= Aim of the exercise =
Don't include any picture when you restate the data word for word.

Document understanding data
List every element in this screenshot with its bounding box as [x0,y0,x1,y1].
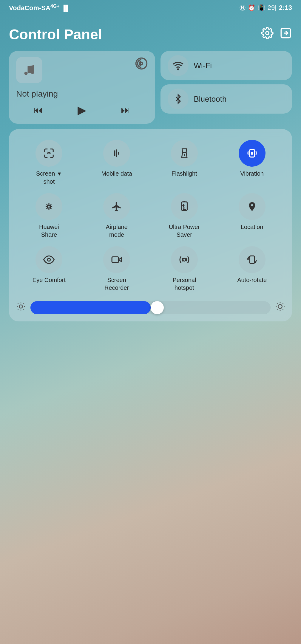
media-controls: ⏮ ▶ ⏭ [16,103,148,117]
svg-rect-16 [112,257,118,262]
play-button[interactable]: ▶ [78,103,86,117]
screenshot-label: Screen ▼shot [36,170,62,185]
huaweishare-label: HuaweiShare [39,223,59,239]
sound-wave-icon [135,57,148,73]
location-label: Location [241,223,263,231]
vibrate-icon: 📳 [258,4,265,11]
bluetooth-label: Bluetooth [194,95,227,104]
svg-line-35 [277,309,278,310]
vibration-label: Vibration [240,170,264,177]
svg-rect-18 [250,256,254,263]
autorotate-icon [239,246,266,273]
brightness-slider[interactable] [30,301,271,314]
svg-line-27 [23,304,24,304]
huaweishare-tile[interactable]: HuaweiShare [16,191,82,241]
main-grid-card: Screen ▼shot Mobile data [9,129,292,321]
media-top [16,57,148,83]
eyecomfort-icon [35,246,62,273]
vibration-tile[interactable]: Vibration [219,137,285,188]
media-card[interactable]: Not playing ⏮ ▶ ⏭ [9,51,155,124]
vibration-icon [239,140,266,167]
wifi-tile[interactable]: Wi-Fi [160,51,292,80]
airplanemode-tile[interactable]: Airplanemode [84,191,150,241]
airplanemode-icon [103,193,130,220]
brightness-min-icon [16,302,26,313]
brightness-row [16,301,285,314]
page-title: Control Panel [9,26,102,43]
ultrapowersaver-icon [171,193,198,220]
location-icon [239,193,266,220]
wifi-icon [168,55,189,76]
svg-point-2 [24,72,28,75]
status-bar: VodaCom-SA4G+ ▐▌ Ⓝ ⏰ 📳 29| 2:13 [0,0,301,14]
mobiledata-tile[interactable]: Mobile data [84,137,150,188]
top-row: Not playing ⏮ ▶ ⏭ Wi-Fi [9,51,292,124]
next-button[interactable]: ⏭ [121,105,130,116]
svg-point-6 [177,69,178,70]
flashlight-tile[interactable]: Flashlight [152,137,217,188]
header-icons [261,27,292,42]
carrier-label: VodaCom-SA4G+ ▐▌ [9,4,70,12]
time-label: 2:13 [279,4,292,12]
music-icon [16,57,42,83]
wifi-bt-column: Wi-Fi Bluetooth [160,51,292,124]
panel-header: Control Panel [9,26,292,43]
brightness-thumb[interactable] [151,301,164,314]
ultrapowersaver-tile[interactable]: Ultra PowerSaver [152,191,217,241]
bottom-area [0,321,301,530]
screenrecorder-icon [103,246,130,273]
brightness-fill [30,301,151,314]
svg-line-22 [18,304,18,304]
bluetooth-icon [168,89,189,109]
huaweishare-icon [35,193,62,220]
location-tile[interactable]: Location [219,191,285,241]
screenrecorder-tile[interactable]: ScreenRecorder [84,244,150,294]
autorotate-label: Auto-rotate [237,276,267,284]
personalhotspot-label: Personalhotspot [172,276,196,292]
airplanemode-label: Airplanemode [106,223,127,239]
svg-line-23 [23,309,24,310]
eyecomfort-tile[interactable]: Eye Comfort [16,244,82,294]
wifi-label: Wi-Fi [194,61,212,70]
edit-icon[interactable] [280,27,292,42]
mobiledata-label: Mobile data [101,170,132,177]
nfc-icon: Ⓝ [240,4,246,12]
screenrecorder-label: ScreenRecorder [104,276,129,292]
personalhotspot-tile[interactable]: Personalhotspot [152,244,217,294]
svg-point-5 [140,63,142,65]
flashlight-icon [171,140,198,167]
svg-line-31 [277,304,278,304]
bluetooth-tile[interactable]: Bluetooth [160,84,292,114]
svg-point-15 [48,258,51,261]
brightness-max-icon [275,302,285,313]
eyecomfort-label: Eye Comfort [33,276,66,284]
svg-line-36 [283,304,283,304]
battery-label: 29| [268,4,277,12]
svg-line-32 [283,309,283,310]
svg-point-17 [183,258,186,261]
svg-point-19 [19,305,23,308]
alarm-icon: ⏰ [248,4,255,11]
prev-button[interactable]: ⏮ [33,105,43,116]
status-right: Ⓝ ⏰ 📳 29| 2:13 [240,4,292,12]
personalhotspot-icon [171,246,198,273]
flashlight-label: Flashlight [172,170,197,177]
media-status: Not playing [16,89,148,99]
mobiledata-icon [103,140,130,167]
svg-point-3 [31,71,34,74]
control-panel: Control Panel [9,26,292,321]
screenshot-tile[interactable]: Screen ▼shot [16,137,82,188]
svg-point-0 [266,32,269,35]
settings-icon[interactable] [261,27,274,42]
screenshot-icon [35,140,62,167]
svg-line-26 [18,309,18,310]
ultrapowersaver-label: Ultra PowerSaver [169,223,200,239]
autorotate-tile[interactable]: Auto-rotate [219,244,285,294]
svg-point-28 [278,305,282,309]
icon-grid: Screen ▼shot Mobile data [16,137,285,294]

= Result =
List every element in this screenshot with its bounding box as [x0,y0,x1,y1].
media-controls: ⏮ ▶ ⏭ [16,103,148,117]
svg-rect-16 [112,257,118,262]
play-button[interactable]: ▶ [78,103,86,117]
screenshot-label: Screen ▼shot [36,170,62,185]
huaweishare-label: HuaweiShare [39,223,59,239]
sound-wave-icon [135,57,148,73]
location-label: Location [241,223,263,231]
vibrate-icon: 📳 [258,4,265,11]
bluetooth-label: Bluetooth [194,95,227,104]
svg-line-35 [277,309,278,310]
vibration-label: Vibration [240,170,264,177]
svg-rect-18 [250,256,254,263]
autorotate-icon [239,246,266,273]
brightness-slider[interactable] [30,301,271,314]
svg-line-27 [23,304,24,304]
huaweishare-tile[interactable]: HuaweiShare [16,191,82,241]
main-grid-card: Screen ▼shot Mobile data [9,129,292,321]
media-top [16,57,148,83]
eyecomfort-icon [35,246,62,273]
vibration-tile[interactable]: Vibration [219,137,285,188]
media-card[interactable]: Not playing ⏮ ▶ ⏭ [9,51,155,124]
vibration-icon [239,140,266,167]
wifi-tile[interactable]: Wi-Fi [160,51,292,80]
airplanemode-tile[interactable]: Airplanemode [84,191,150,241]
airplanemode-icon [103,193,130,220]
brightness-min-icon [16,302,26,313]
brightness-row [16,301,285,314]
page-title: Control Panel [9,26,102,43]
ultrapowersaver-icon [171,193,198,220]
location-icon [239,193,266,220]
wifi-icon [168,55,189,76]
svg-point-2 [24,72,28,75]
status-bar: VodaCom-SA4G+ ▐▌ Ⓝ ⏰ 📳 29| 2:13 [0,0,301,14]
mobiledata-tile[interactable]: Mobile data [84,137,150,188]
top-row: Not playing ⏮ ▶ ⏭ Wi-Fi [9,51,292,124]
next-button[interactable]: ⏭ [121,105,130,116]
svg-point-6 [177,69,178,70]
flashlight-tile[interactable]: Flashlight [152,137,217,188]
header-icons [261,27,292,42]
carrier-label: VodaCom-SA4G+ ▐▌ [9,4,70,12]
time-label: 2:13 [279,4,292,12]
music-icon [16,57,42,83]
wifi-bt-column: Wi-Fi Bluetooth [160,51,292,124]
panel-header: Control Panel [9,26,292,43]
brightness-thumb[interactable] [151,301,164,314]
ultrapowersaver-tile[interactable]: Ultra PowerSaver [152,191,217,241]
bottom-area [0,321,301,530]
screenrecorder-icon [103,246,130,273]
brightness-fill [30,301,151,314]
svg-line-22 [18,304,18,304]
bluetooth-icon [168,89,189,109]
huaweishare-icon [35,193,62,220]
location-tile[interactable]: Location [219,191,285,241]
screenrecorder-tile[interactable]: ScreenRecorder [84,244,150,294]
autorotate-label: Auto-rotate [237,276,267,284]
personalhotspot-label: Personalhotspot [172,276,196,292]
airplanemode-label: Airplanemode [106,223,127,239]
svg-line-23 [23,309,24,310]
eyecomfort-tile[interactable]: Eye Comfort [16,244,82,294]
wifi-label: Wi-Fi [194,61,212,70]
edit-icon[interactable] [280,27,292,42]
mobiledata-label: Mobile data [101,170,132,177]
nfc-icon: Ⓝ [240,4,246,12]
screenrecorder-label: ScreenRecorder [104,276,129,292]
personalhotspot-tile[interactable]: Personalhotspot [152,244,217,294]
svg-point-5 [140,63,142,65]
flashlight-icon [171,140,198,167]
svg-line-31 [277,304,278,304]
bluetooth-tile[interactable]: Bluetooth [160,84,292,114]
svg-point-15 [48,258,51,261]
brightness-max-icon [275,302,285,313]
eyecomfort-label: Eye Comfort [33,276,66,284]
svg-line-36 [283,304,283,304]
battery-label: 29| [268,4,277,12]
svg-line-32 [283,309,283,310]
svg-point-17 [183,258,186,261]
svg-point-19 [19,305,23,308]
alarm-icon: ⏰ [248,4,255,11]
prev-button[interactable]: ⏮ [33,105,43,116]
status-right: Ⓝ ⏰ 📳 29| 2:13 [240,4,292,12]
personalhotspot-icon [171,246,198,273]
flashlight-label: Flashlight [172,170,197,177]
media-status: Not playing [16,89,148,99]
mobiledata-icon [103,140,130,167]
svg-point-3 [31,71,34,74]
control-panel: Control Panel [9,26,292,321]
screenshot-tile[interactable]: Screen ▼shot [16,137,82,188]
svg-point-0 [266,32,269,35]
settings-icon[interactable] [261,27,274,42]
screenshot-icon [35,140,62,167]
svg-line-26 [18,309,18,310]
ultrapowersaver-label: Ultra PowerSaver [169,223,200,239]
autorotate-tile[interactable]: Auto-rotate [219,244,285,294]
svg-point-28 [278,305,282,309]
icon-grid: Screen ▼shot Mobile data [16,137,285,294]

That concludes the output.